As the father and coach of two ballplaying preteens, I emphasize respect for the opposition as emphatically as I do proper mechanics. Just yesterday, one of my son’s teammates, a 7-year-old, pitched his first-ever inning in Little League, and struck out the side. When he returned to the dugout, however, the first thing he heard from his father, another coach on the team, was about his habit of repeatedly pumping his fist after throwing strikes.
Argue with the approach if you’d like, but not with the underlying message that respect on a ballfield is paramount.
In the big leagues, of course, players have spent the last decade separating actions like bat flips and fist pumps from the concept of respect. It’s all about me, Ortiz and players like him insist, not about him or them. They’re not showing anybody up, they say, so much as celebrating their own actions.
That credo, however, leaves plenty of wiggle room for respect.

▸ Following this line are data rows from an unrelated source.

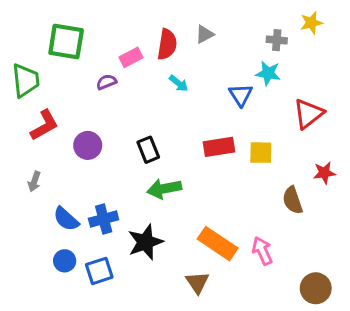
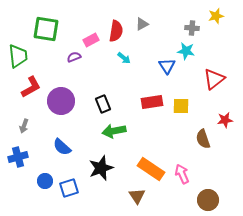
purple circle: (88, 145) -> (61, 101), size x1.4
blue semicircle: (66, 219) -> (62, 147), moved
blue cross: (104, 219) -> (18, 157), moved
brown circle: (316, 288) -> (208, 200), moved

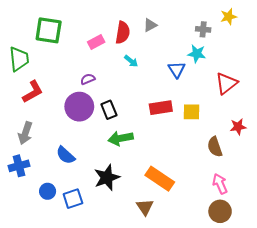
purple semicircle: (74, 57) -> (88, 79), moved
purple circle: (61, 101) -> (79, 107), moved
gray arrow: (24, 126) -> (25, 133), size x1.5
pink arrow: (182, 174) -> (220, 184), moved

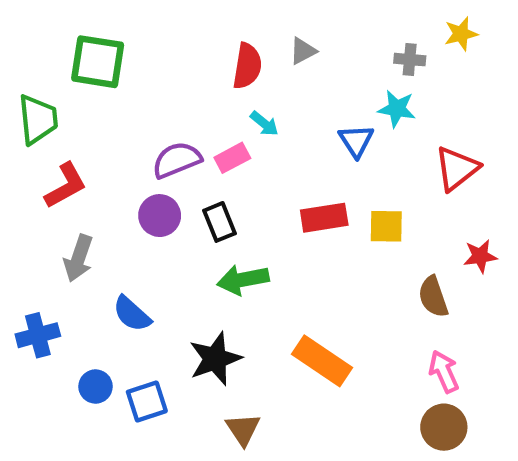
pink rectangle: (96, 42) -> (232, 158), moved
purple semicircle: (88, 79) -> (177, 160), size x1.6
purple circle: (79, 107) -> (160, 216), size x0.7
gray arrow: (25, 133) -> (78, 258), moved
brown triangle: (145, 207) -> (243, 429), moved

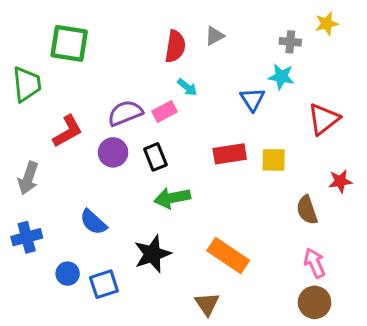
red L-shape: (66, 186) -> (68, 131), moved
gray arrow: (78, 258) -> (28, 178), moved
brown triangle: (243, 429) -> (207, 304), moved

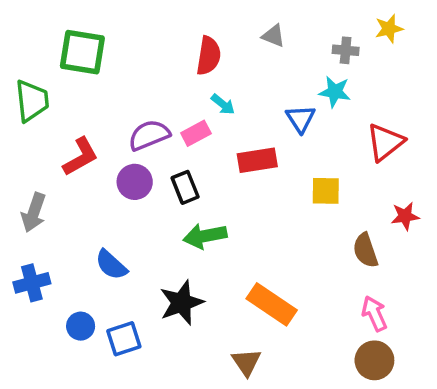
gray triangle: (215, 36) -> (273, 36), moved, turned 50
red rectangle: (230, 154) -> (257, 160), moved

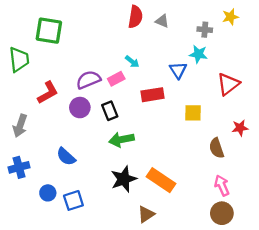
red semicircle: (209, 56) -> (135, 17), moved
black star: (182, 303) -> (124, 179), moved
brown triangle: (246, 362) -> (146, 214), turned 30

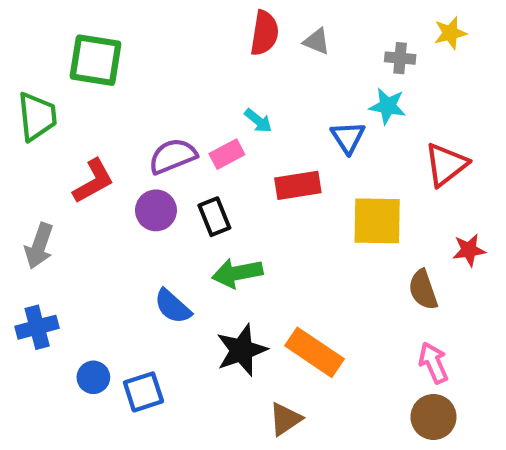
yellow square: (193, 113) -> (377, 221), size x1.5
blue semicircle: (66, 157) -> (173, 306), moved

The moment that bat-flipping became accepted major league practice was the moment that it could no longer be seen as disrespectful.

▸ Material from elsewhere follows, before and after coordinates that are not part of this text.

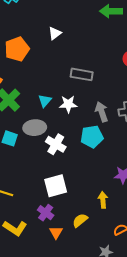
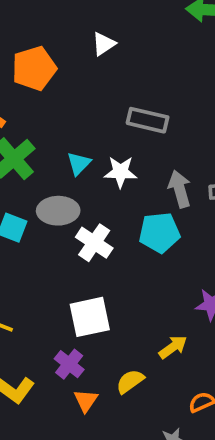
yellow arrow: (103, 200) -> (173, 347), turned 56

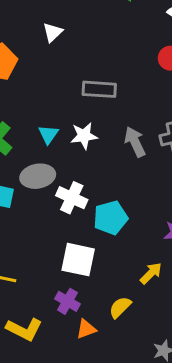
cyan pentagon: (159, 233) -> (110, 218), moved
white square: (90, 317) -> (78, 260), turned 33
orange triangle: (86, 401) -> (86, 329), turned 45

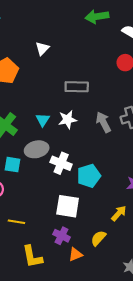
yellow L-shape: (24, 329) -> (32, 257), turned 55

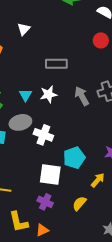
cyan pentagon: (89, 176) -> (74, 158), moved
orange triangle: (75, 254) -> (42, 230), moved

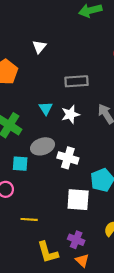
cyan triangle: (26, 95) -> (46, 108), moved
purple cross: (45, 202) -> (76, 240), moved
orange triangle: (42, 230) -> (82, 260), moved, turned -48

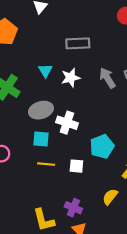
cyan square: (20, 164) -> (41, 139), moved
white square: (78, 200) -> (76, 166), size x0.6
yellow line: (29, 219) -> (46, 164), moved

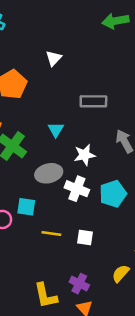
white star: (71, 78) -> (85, 155), moved
cyan square: (41, 139) -> (26, 207), moved
cyan pentagon: (102, 146) -> (113, 194), moved

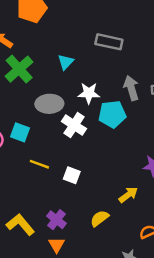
cyan pentagon: (113, 194) -> (112, 114), moved
yellow L-shape: (46, 296) -> (20, 225), turned 140

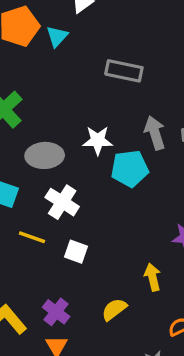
cyan triangle: (66, 62) -> (57, 36), moved
white cross: (74, 125) -> (62, 202), moved
yellow arrow: (128, 195) -> (153, 277), turned -66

With his sentiments in the Globe, however, Ortiz kicked the entire house of cards to the ground. I’ve come to accept that bat flipping and the like are now part of the professional sport. When they become not about a player’s own greatness, but the lack of same from the opposition, though, it’s a bridge too far. Perhaps this is not what Ortiz was intending to convey, but the phrase “I don’t have to respect nobody” seems pretty clear-cut.
He also said this:
“Whenever somebody criticizes a power hitter for what we do after we hit a home run, I consider that person someone who is not able to hit a homer ever in his life. Look at who criticizes the power hitters in the game and what we do. It’s either a pitcher or somebody that never played the game. Think about it. You don’t know that feeling. You don’t know what it takes to hit a homer off a guy who throws 95 miles per hour. You don’t know anything about it. And if you don’t know anything about it, [shut up]. [Shut up]. Seriously. If you don’t know anything about it, [shut up], because that is another level.”

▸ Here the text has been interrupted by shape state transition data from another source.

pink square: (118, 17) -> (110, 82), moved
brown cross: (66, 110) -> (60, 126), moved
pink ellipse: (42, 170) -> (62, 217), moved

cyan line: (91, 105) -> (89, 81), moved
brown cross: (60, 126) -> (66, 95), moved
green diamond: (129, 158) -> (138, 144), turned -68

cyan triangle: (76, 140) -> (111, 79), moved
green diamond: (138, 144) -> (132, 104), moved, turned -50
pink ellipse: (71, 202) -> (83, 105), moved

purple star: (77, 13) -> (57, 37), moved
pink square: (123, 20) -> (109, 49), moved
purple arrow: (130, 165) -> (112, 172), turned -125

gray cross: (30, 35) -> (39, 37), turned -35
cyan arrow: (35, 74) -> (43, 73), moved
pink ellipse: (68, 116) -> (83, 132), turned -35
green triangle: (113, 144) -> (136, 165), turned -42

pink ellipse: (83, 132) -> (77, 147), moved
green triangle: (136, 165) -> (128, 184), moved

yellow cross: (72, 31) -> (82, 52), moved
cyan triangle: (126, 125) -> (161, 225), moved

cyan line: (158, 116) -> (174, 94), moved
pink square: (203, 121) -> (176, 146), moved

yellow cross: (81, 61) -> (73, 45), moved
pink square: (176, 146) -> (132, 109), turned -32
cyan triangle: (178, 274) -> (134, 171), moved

While Ortiz’s “Respect my ass” proclamation is ridiculous, his if-you-didn’t-play-your-opinion-doesn’t-count cliché is simply tired. Sportswriters spend more time considering the game than most players, and many die-hard fans spend even more time at it than the guys in the press box. Having never laced up spikes as a professional hardly invalidates their opinions.
Even more glaring was Ortiz’s claim that a vast number of his colleagues—pitchers—be similarly marginalized. If he really wanted to find a prominent position player who’s hit plenty of home runs and disagrees with much of what he says, he wouldn’t have to look far.
There was more.
“When a power hitter does a bat flip, you don’t hurt nobody. If I hit a homer, did a bat flip, threw it in the stands and break a couple of people’s heads, I understand. But that’s not what it is,” he added. “When you see a pitcher do a fist pump when they strike out any one of us, or jumping on the mound, I don’t see anybody talking about that. Nobody’s talking about that.”
Hmm.
Does Ortiz really think that pitchers acting like assholes do not get noticed?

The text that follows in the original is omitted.